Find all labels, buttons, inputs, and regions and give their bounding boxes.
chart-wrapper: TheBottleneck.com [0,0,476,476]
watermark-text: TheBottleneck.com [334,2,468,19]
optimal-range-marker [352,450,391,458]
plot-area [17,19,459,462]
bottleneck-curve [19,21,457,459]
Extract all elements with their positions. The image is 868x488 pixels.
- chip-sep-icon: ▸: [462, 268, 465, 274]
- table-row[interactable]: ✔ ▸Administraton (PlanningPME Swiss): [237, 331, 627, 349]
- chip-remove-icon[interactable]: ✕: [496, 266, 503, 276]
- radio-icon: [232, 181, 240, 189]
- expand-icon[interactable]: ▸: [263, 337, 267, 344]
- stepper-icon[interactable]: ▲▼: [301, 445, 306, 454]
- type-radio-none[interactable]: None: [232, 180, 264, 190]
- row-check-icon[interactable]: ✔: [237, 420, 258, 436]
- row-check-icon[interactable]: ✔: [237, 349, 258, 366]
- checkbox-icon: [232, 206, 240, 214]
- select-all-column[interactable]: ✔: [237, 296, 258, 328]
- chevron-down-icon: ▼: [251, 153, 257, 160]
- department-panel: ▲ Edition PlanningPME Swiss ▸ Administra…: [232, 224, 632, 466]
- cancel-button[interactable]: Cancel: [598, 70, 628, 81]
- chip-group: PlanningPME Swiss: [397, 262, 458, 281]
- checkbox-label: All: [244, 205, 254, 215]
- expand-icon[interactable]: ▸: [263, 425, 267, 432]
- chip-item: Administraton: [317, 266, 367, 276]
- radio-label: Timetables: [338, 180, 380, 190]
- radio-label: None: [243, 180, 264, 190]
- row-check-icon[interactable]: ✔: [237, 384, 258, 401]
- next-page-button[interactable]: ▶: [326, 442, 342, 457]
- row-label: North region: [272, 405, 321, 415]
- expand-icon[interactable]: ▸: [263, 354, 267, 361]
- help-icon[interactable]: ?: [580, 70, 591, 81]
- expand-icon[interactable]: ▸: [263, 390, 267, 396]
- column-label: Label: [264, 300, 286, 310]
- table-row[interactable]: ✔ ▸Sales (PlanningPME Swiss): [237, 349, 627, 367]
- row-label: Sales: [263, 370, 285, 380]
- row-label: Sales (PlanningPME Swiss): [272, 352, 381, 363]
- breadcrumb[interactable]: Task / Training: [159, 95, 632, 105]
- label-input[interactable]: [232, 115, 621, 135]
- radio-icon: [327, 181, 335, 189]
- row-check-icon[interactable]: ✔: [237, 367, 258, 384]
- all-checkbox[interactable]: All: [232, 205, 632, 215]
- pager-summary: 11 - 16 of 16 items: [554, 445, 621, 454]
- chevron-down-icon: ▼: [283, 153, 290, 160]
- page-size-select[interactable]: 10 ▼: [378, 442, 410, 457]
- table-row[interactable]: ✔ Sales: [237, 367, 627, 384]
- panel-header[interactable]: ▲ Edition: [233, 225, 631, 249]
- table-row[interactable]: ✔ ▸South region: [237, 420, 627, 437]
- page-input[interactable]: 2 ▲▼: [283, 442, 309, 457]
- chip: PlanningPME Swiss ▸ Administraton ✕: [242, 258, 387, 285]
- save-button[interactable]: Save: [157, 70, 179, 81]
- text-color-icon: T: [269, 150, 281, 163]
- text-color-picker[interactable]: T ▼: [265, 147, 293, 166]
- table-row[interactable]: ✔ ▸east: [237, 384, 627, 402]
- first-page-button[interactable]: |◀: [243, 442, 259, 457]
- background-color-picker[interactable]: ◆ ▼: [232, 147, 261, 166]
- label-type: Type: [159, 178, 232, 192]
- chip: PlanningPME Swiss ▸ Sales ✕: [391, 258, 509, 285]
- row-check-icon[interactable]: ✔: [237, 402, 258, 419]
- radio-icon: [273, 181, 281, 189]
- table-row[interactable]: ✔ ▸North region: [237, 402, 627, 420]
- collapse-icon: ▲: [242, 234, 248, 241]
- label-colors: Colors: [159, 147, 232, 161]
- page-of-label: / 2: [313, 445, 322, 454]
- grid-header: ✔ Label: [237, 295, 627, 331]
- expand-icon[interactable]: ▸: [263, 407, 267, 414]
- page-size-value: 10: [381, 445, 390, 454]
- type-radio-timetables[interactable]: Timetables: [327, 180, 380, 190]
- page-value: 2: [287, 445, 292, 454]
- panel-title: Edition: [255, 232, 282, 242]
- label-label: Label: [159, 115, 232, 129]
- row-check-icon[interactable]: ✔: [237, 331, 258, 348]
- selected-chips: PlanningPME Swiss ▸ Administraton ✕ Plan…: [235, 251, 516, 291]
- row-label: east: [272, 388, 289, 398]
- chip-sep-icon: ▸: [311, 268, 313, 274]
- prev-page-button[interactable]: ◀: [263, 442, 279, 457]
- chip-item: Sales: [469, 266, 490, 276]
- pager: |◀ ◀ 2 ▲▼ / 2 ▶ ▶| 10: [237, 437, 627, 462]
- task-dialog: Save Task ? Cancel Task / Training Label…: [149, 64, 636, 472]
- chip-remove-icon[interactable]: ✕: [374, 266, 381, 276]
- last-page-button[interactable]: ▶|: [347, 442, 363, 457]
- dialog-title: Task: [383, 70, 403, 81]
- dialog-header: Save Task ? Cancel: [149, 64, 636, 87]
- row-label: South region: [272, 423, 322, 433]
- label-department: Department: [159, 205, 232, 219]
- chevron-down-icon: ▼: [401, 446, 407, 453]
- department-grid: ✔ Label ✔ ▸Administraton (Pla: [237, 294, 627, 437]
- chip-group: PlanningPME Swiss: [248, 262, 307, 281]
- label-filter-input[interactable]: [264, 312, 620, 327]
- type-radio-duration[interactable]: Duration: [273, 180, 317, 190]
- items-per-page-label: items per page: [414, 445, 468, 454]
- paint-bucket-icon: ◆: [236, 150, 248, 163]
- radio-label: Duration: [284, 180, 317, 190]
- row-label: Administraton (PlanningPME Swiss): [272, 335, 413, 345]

○ ○ ○ ○ ○

WORK REQUEST: Every line above that holds the word "remove" needs to be copied.

EXPECTED ANSWER:
- chip-remove-icon[interactable]: ✕: [496, 266, 503, 276]
- chip-remove-icon[interactable]: ✕: [374, 266, 381, 276]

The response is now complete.